Most years, the Italian Village fitness studio Ohio Strength sees an uptick in membership in January, even though owner Ryan McFadyen doesn’t offer a New Year’s discount.

But McFadyen is unsure what to expect in this year with the omicron variant spreading through Ohio.

“The business cycle hasn’t been normal for the past two years with COVID,” McFadyen said. “I feel like some of the New Year’s rush is suppressed.”

The uncertainty drove him to change his usual post-New Year’s business plan.

The layout of the group exercise space at 614Fitness on the North Side was adapted to maximize social distancing, which reduced the number of people who could attend in-person classes

“I’m not going to spend as much on advertising,” McFadyen said. “If people aren’t willing to come in, I’m not going to waste a bunch of money on that.”

Will omicron derail New Year’s resolution fitness plans for many?

The newest strain of the potentially deadly disease struck Franklin County just as gym membership and attendance typically rise with New Year’s fitness resolutions.

“January is traditionally when Americans say ‘I’m going to lose weight and I’m going to exercise more,’ ” said Michael Levin, a professor of marketing at Otterbein University. “But (omicron) is not forecasted to peak in many parts of the country until mid-January.”

That could mean a slow start to 2022 just as gyms are rebuilding their membership ranks.

Miles Rush, 15, of Worthington, exercises as trainer Justin Cunningham cleans equipment at 614Fitness on the North Side.

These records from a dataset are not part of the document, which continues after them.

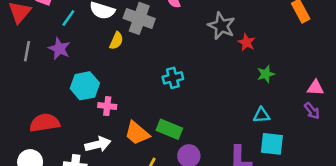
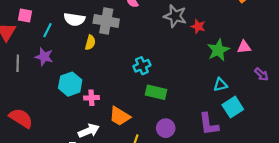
green star: (266, 74) -> (218, 50), size x1.5
pink triangle: (315, 88) -> (244, 47), moved
red semicircle: (45, 123) -> (21, 118), moved, turned 50
green rectangle: (169, 129) -> (156, 92), moved
cyan square: (272, 144) -> (233, 107), turned -30

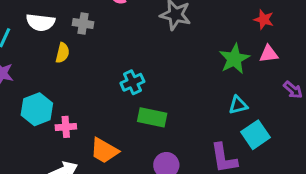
gray cross: (106, 21) -> (83, 24), size x0.6
red star: (198, 26) -> (264, 19), moved

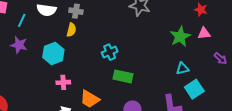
yellow semicircle: (62, 53) -> (71, 30), moved
cyan hexagon: (37, 109) -> (53, 53), moved

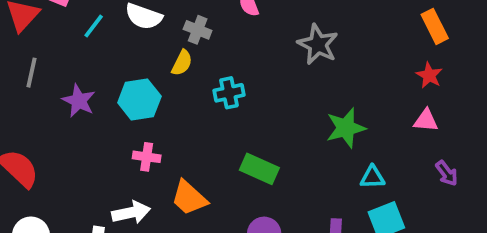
green star: (180, 37) -> (346, 128), moved
purple star: (19, 45) -> (79, 101), moved
cyan cross: (110, 52) -> (229, 93), moved

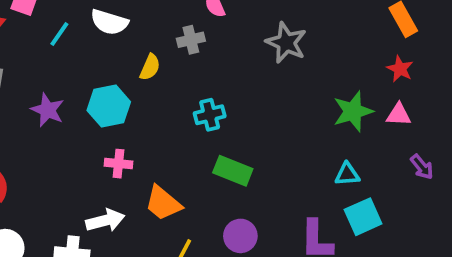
gray cross: (198, 30) -> (191, 40), moved, turned -32
cyan cross: (229, 93) -> (210, 115), moved
green star: (346, 128) -> (353, 111), moved

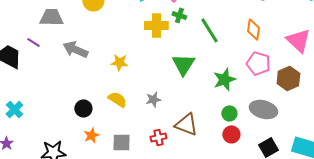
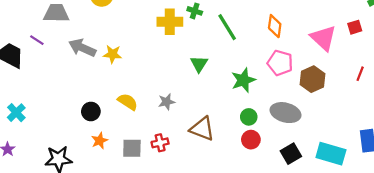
yellow star: (119, 62) -> (113, 54), moved
green triangle: (183, 64) -> (199, 64), size x0.7
red cross: (158, 137) -> (160, 143), moved

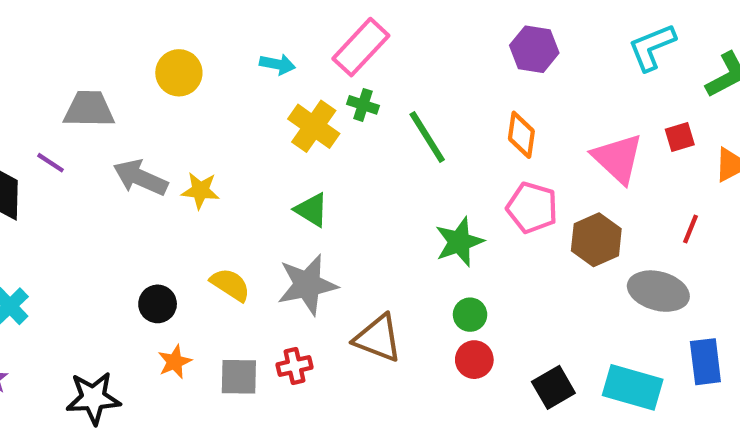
yellow cross: (170, 22) -> (314, 126), turned 35
green triangle: (199, 64) -> (312, 210), moved, turned -30
gray star: (167, 102) -> (307, 285), size x1.8
gray ellipse: (285, 113) -> (658, 291), moved

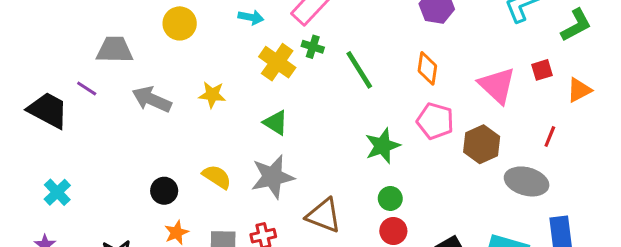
yellow star: (200, 190) -> (212, 95), moved

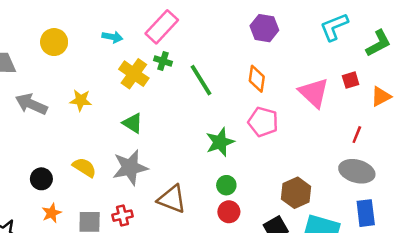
brown hexagon: (482, 144) -> (296, 193), moved
gray ellipse: (527, 181) -> (357, 171), moved

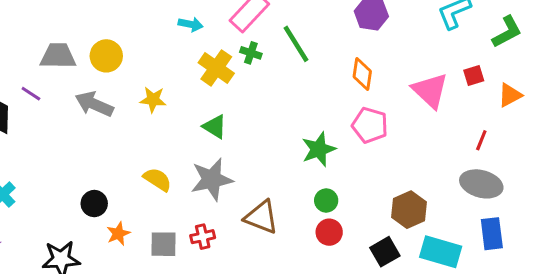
yellow circle: (54, 42) -> (106, 56), moved
green line: (201, 80) -> (296, 44), moved
black circle: (41, 179) -> (94, 204), moved

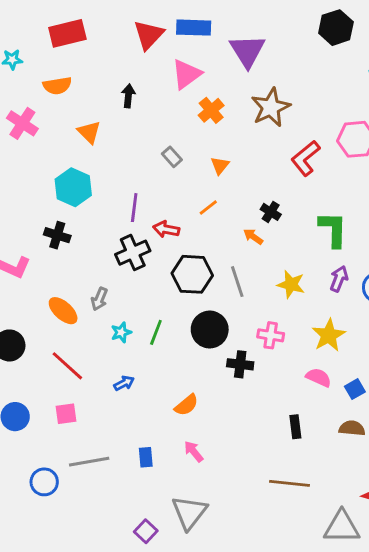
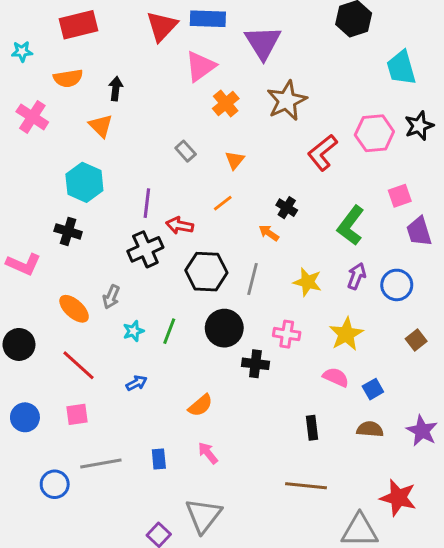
black arrow: (128, 96) -> (116, 89), moved
green L-shape: (333, 229) -> (351, 225), turned -144
gray line: (237, 282) -> (252, 279), turned 32

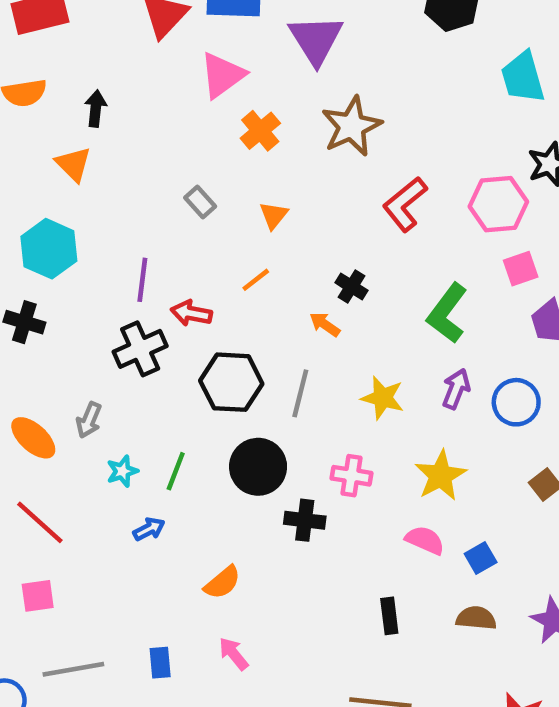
pink hexagon: (374, 133) -> (498, 204), moved
blue arrow: (136, 383) -> (149, 529), moved

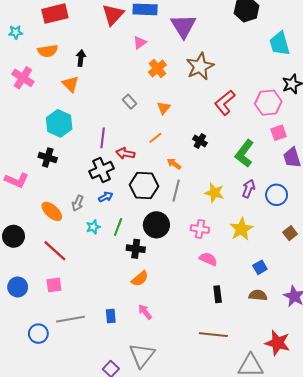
pink triangle: (222, 75) -> (140, 43), size x0.6
orange arrow: (325, 324) -> (174, 164), moved
black cross: (305, 520) -> (136, 249), moved
blue arrow: (149, 529) -> (106, 197), moved
pink semicircle: (425, 540) -> (208, 259), moved

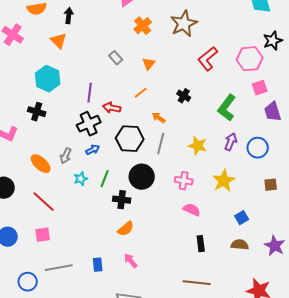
brown square: (290, 233) -> (271, 185), turned 32

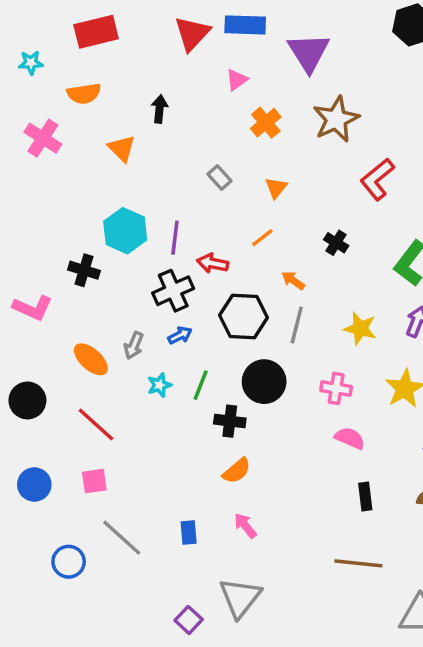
black arrow: (69, 16) -> (159, 109), moved
cyan hexagon: (48, 79) -> (125, 231), moved
gray line: (59, 268) -> (122, 538), turned 52

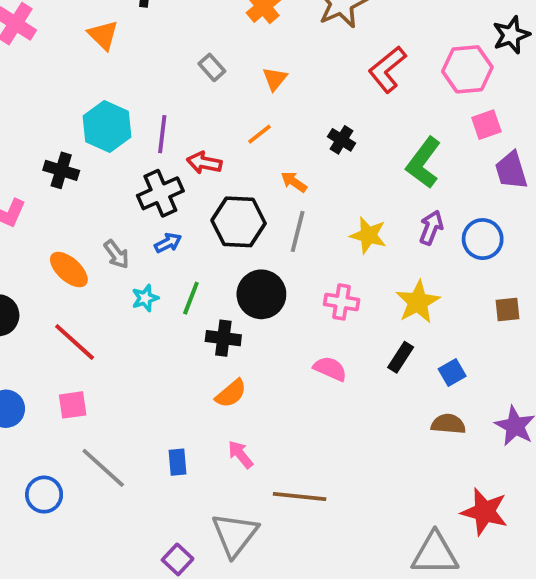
gray arrow: (134, 346) -> (117, 254), turned -60
pink semicircle: (350, 438) -> (330, 369), moved
black rectangle: (365, 497) -> (401, 357), moved, turned 40
brown line: (358, 563) -> (300, 496), moved

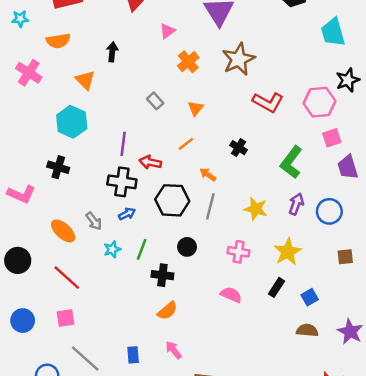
red L-shape: (387, 69) -> (268, 102), turned -112
cyan hexagon: (107, 127) -> (72, 122), moved
black cross: (160, 193) -> (122, 182), turned 32
black circle: (261, 294) -> (187, 247), size x0.6

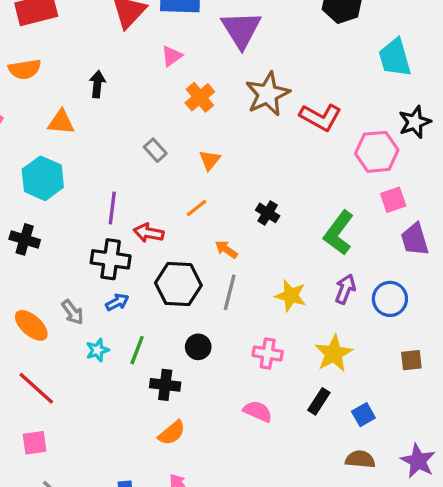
orange triangle: (85, 80) -> (61, 122), turned -40
red L-shape: (268, 102) -> (321, 117), moved

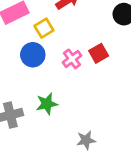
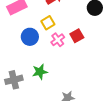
yellow square: (44, 28) -> (48, 23), moved

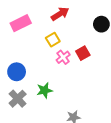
blue circle: (30, 37) -> (17, 72), moved
gray cross: (14, 80) -> (18, 99), turned -30

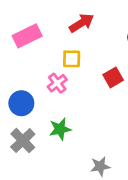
yellow square: (53, 40) -> (72, 59), turned 32
pink cross: (63, 57) -> (57, 83), moved

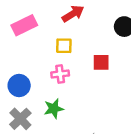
red square: (113, 77) -> (101, 62), turned 30
pink cross: (57, 83) -> (60, 74), moved, turned 30

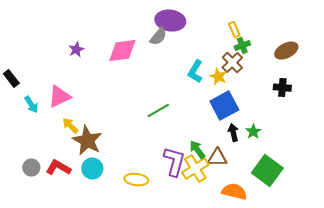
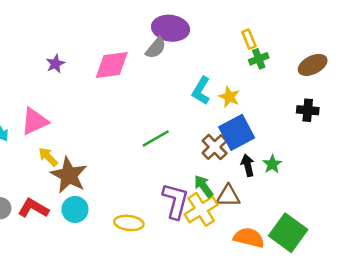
brown cross: (232, 63) -> (215, 147), moved
green square: (267, 171) -> (288, 233), moved

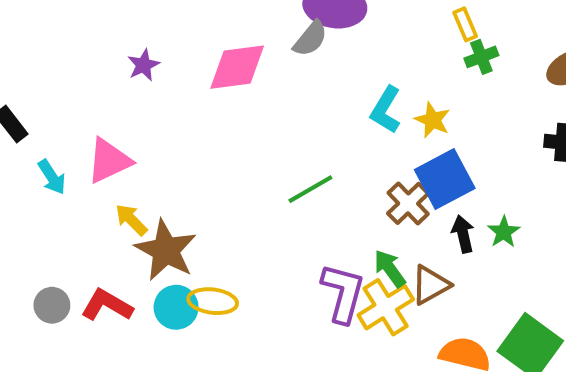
brown triangle: (228, 196) -> (430, 285), turned -30
yellow ellipse: (129, 223) -> (213, 301), moved

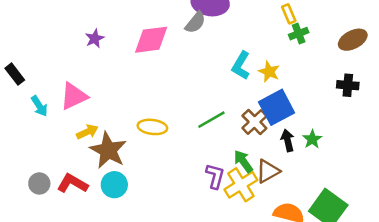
green line: (310, 189) -> (211, 120), moved
yellow arrow: (131, 220) -> (87, 132), turned 110
purple L-shape: (343, 293) -> (215, 176), size x0.7
yellow ellipse: (213, 301) -> (152, 127), moved

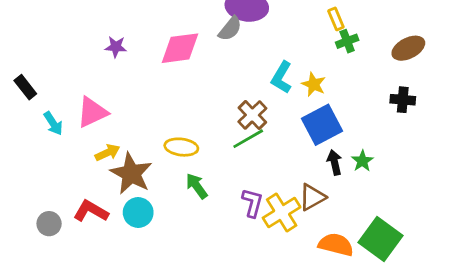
purple star: (95, 38) -> (116, 47), turned 30
brown cross: (254, 122) -> (252, 115), moved
green arrow: (243, 161) -> (197, 186), moved
gray circle: (39, 183) -> (49, 224), moved

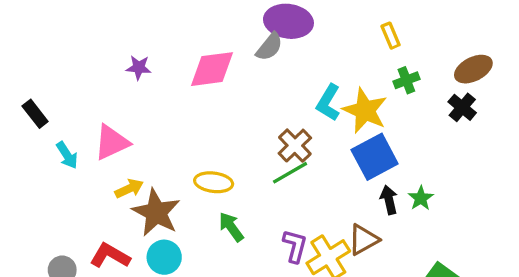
green cross: (347, 41) -> (406, 80), moved
yellow star: (314, 84) -> (365, 111), size x1.6
black cross: (403, 100) -> (462, 107), moved, turned 35

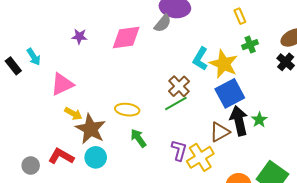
cyan arrow: (67, 155) -> (34, 57), moved
yellow arrow: (129, 189) -> (73, 114), turned 54
black arrow: (389, 200) -> (239, 121), size x1.6
brown triangle: (363, 240) -> (220, 132), moved

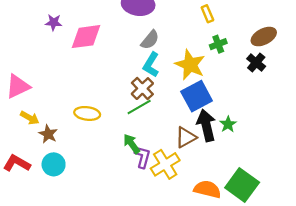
gray semicircle: (163, 23) -> (150, 40), moved
purple star: (79, 36) -> (54, 22), moved
cyan L-shape: (200, 59) -> (151, 65), moved
brown star: (91, 129) -> (48, 134), size x0.6
green arrow: (138, 138) -> (132, 144), moved

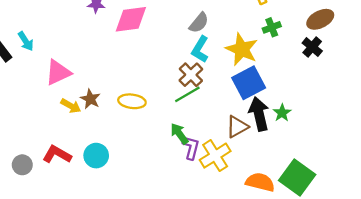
brown star: (48, 134) -> (90, 99), moved

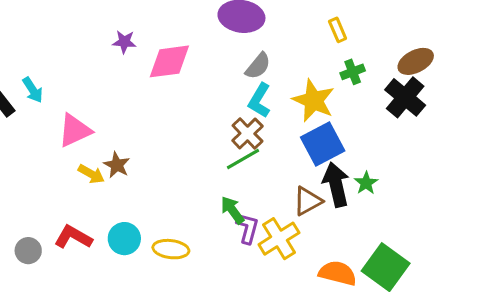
black cross: (312, 47) -> (405, 97), size x1.5
yellow ellipse: (132, 101) -> (171, 249), moved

Staff at 614Fitness wear masks while those working out have the option of wearing masks.

“March, April and May of 2020 absolutely crushed us,” said Teresa Moore, the corporate wellness director for the Fitness Loft in Schumacher Place. And January of last year was uncharacteristically slow.

Moore, McFadyen and others in the industry are nevertheless optimistic in the face of the latest coronavirus surge. Moore said the Fitness Loft saw steady membership growth in 2021. Patrons are used to the gym’s mask and social distancing policies and are ready to return to some sense of normalcy, she said.